Landowska’nın, 1912 yılında, kendi teknik direktifi altında, J.S. Bach’ın vaktiyle Silbermann orglarına tatbik ettiği, 16 ayaklık borulara özgü kalın sesleri, “jeu grave” tekniği adıyla Pleyel klavsenlerine de tatbik ettirmiştir. Klavsendeki Kitare, Teorbe (bas-kitare), Block Flüt v.s. türünden enstrümanlara özgü renkleri en orijinal şekliyle veren çeşitli mekanizma arasına, kendine özgü bir teknikle bu yeni renk mekanizmasının da ilave edilmesi, klavsen eserlerine gerektiğinde org rengine bağlı derinliği de sağlamış ve eskiden “ev orgu” diye de anılan bu alete, neredeyse bir oda orkestrası halinde gelişmeye devam imkânını sağlamıştır. Evvelce olduğu gibi şimdi de, daha çok klavsenistin isteğine bağlı olarak, icra sırasında çeşitli pedalların manivela etkisiyle tek başına veya bir arada harekete geçirilen gerekli mekanizma, gereğinde her iki klavyenin aynı zamanda çalınabilmesini sağladığı gibi, sağ el ve sol elle yapılacak melodi, pasaj ve figürlerin de çeşitli müzik aletlerine özgü seslerle çalınabilmesini mümkün kılmaktadır. Bundan dolayı klavsen, aynı eserin, her zaman değişik enstrüman renkleriyle icrasına imkân vermekte ve böylelikle virtüozun her seferinde bambaşka bir atmosfer yaratabilmesi mümkün olmaktadır.

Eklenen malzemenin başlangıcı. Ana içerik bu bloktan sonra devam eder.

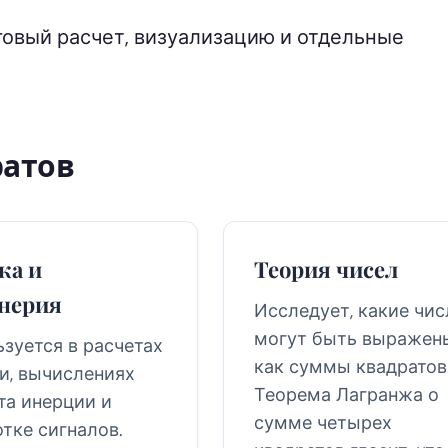
овый расчет, визуализацию и отдельные
ратов
ка и
Теория чисел
нерия
Исследует, какие чис
могут быть выражен
зуется в расчетах
как суммы квадратов
и, вычислениях
Теорема Лагранжа о
та инерции и
сумме четырех
тке сигналов.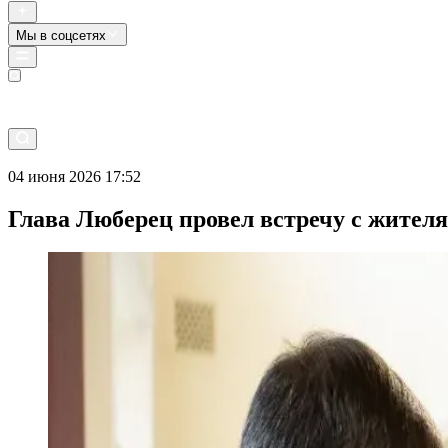
Мы в соцсетях
Прямой эфир
04 июня 2026 17:52
Глава Люберец провел встречу с жител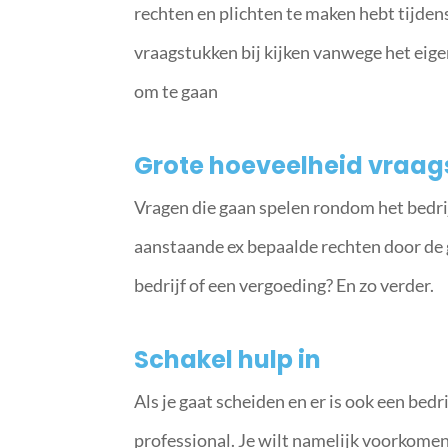
rechten en plichten te maken hebt tijde
vraagstukken bij kijken vanwege het eige
om te gaan
Grote hoeveelheid vraag
Vragen die gaan spelen rondom het bedrijf 
aanstaande ex bepaalde rechten door de 
bedrijf of een vergoeding? En zo verder.
Schakel hulp in
Als je gaat scheiden en er is ook een bedri
professional. Je wilt namelijk voorkomen d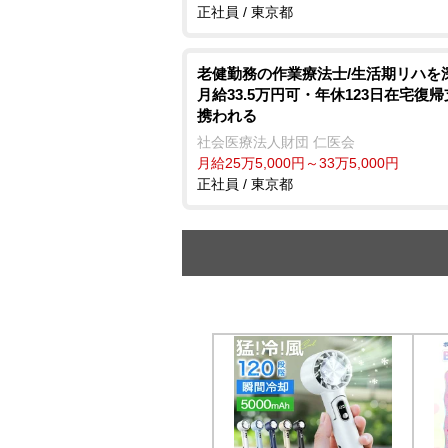
正社員 / 東京都
老健勤務の作業療法士/生活期リハを
月給33.5万円可・年休123日在宅復
携われる
社会医療法人財団 仁医会
月給25万5,000円～33万5,000円
正社員 / 東京都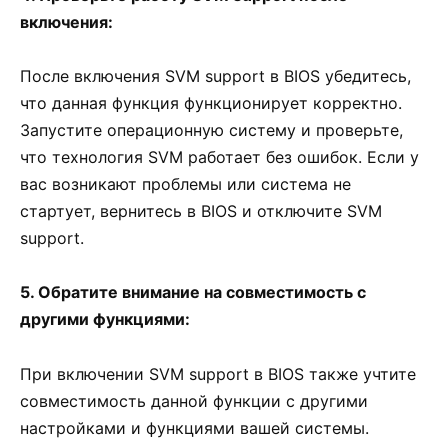
включения:
После включения SVM support в BIOS убедитесь,
что данная функция функционирует корректно.
Запустите операционную систему и проверьте,
что технология SVM работает без ошибок. Если у
вас возникают проблемы или система не
стартует, вернитесь в BIOS и отключите SVM
support.
5. Обратите внимание на совместимость с
другими функциями:
При включении SVM support в BIOS также учтите
совместимость данной функции с другими
настройками и функциями вашей системы.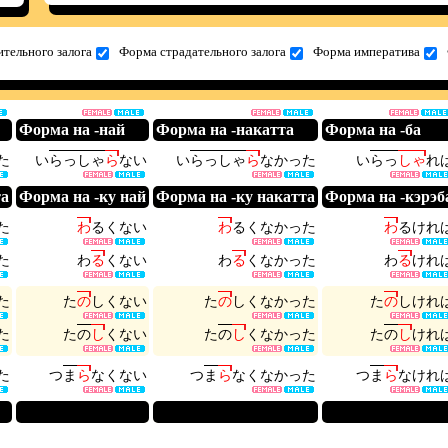
тельного залога
Форма страдательного залога
Форма императива
Форма на -най
Форма на -накатта
Форма на -ба
た
い
ら
っ
し
ゃ
ら
な
い
い
ら
っ
し
ゃ
ら
な
か
っ
た
い
ら
っ
し
ゃ
れ
та
Форма на -ку най
Форма на -ку накатта
Форма на -кэрэб
た
わ
る
く
な
い
わ
る
く
な
か
っ
た
わ
る
け
れ
た
わ
る
く
な
い
わ
る
く
な
か
っ
た
わ
る
け
れ
た
た
の
し
く
な
い
た
の
し
く
な
か
っ
た
た
の
し
け
れ
た
た
の
し
く
な
い
た
の
し
く
な
か
っ
た
た
の
し
け
れ
た
つ
ま
ら
な
く
な
い
つ
ま
ら
な
く
な
か
っ
た
つ
ま
ら
な
け
れ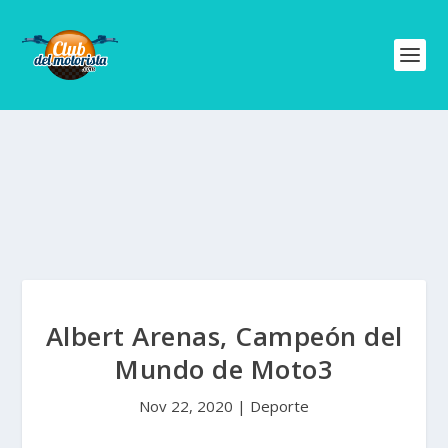
Albert Arenas, Campeón del
Mundo de Moto3
Nov 22, 2020
|
Deporte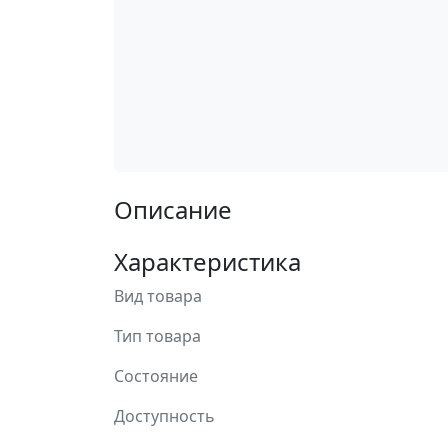
Описание
Характеристика
Вид товара
Тип товара
Состояние
Доступность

Hayatının son altı yılında bu enstrüman ile literatürünü Türkiye’ye kazandırma ve ilk Türk klavsenistini yetiştirme yolunda memleketimize büyük bir ilgiyle hizmet etmiş olan ünlü sanatçı Wanda Landowska’nın aziz hatırasına bu naçiz konuşmamı ithaf ederken, Ayşe Savaşır’ı da, klavsen icracılığını Landowska’dan öğrenebilmiş olma ayrıcalığından dolayı candan tebrik eder, memleket sanatına hayırlı hizmetlerde bulunmasını dilerim.
Konuşmama, Landowska’nın ölümünden çok kısa bir zaman önce gönderdiği mektuptaki şu cümleyle son veriyorum: “…Türkiye’de klavsenin nasıl tanıtılması gerektiğini uzun uzun düşündüm. Bu olay, Türk müzik hayatı için eşsiz bir olaydır ve bunun önemini açıklamak yerinde bir hareket olur…”.